What the task asks » Please report every line in the entries that contains the string "général".

Given data »

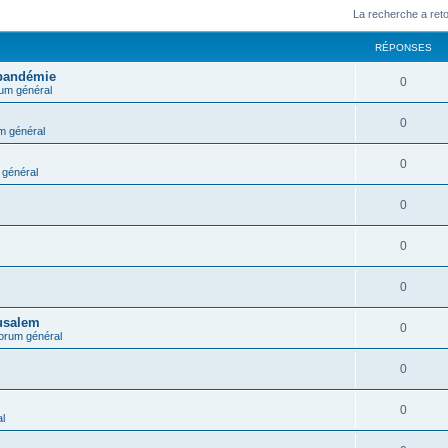
La recherche a ret
RÉPONSES
 pandémie
0
um général
0
m général
0
général
0
0
0
rusalem
0
orum général
0
0
l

Result »
um général
m général
général
orum général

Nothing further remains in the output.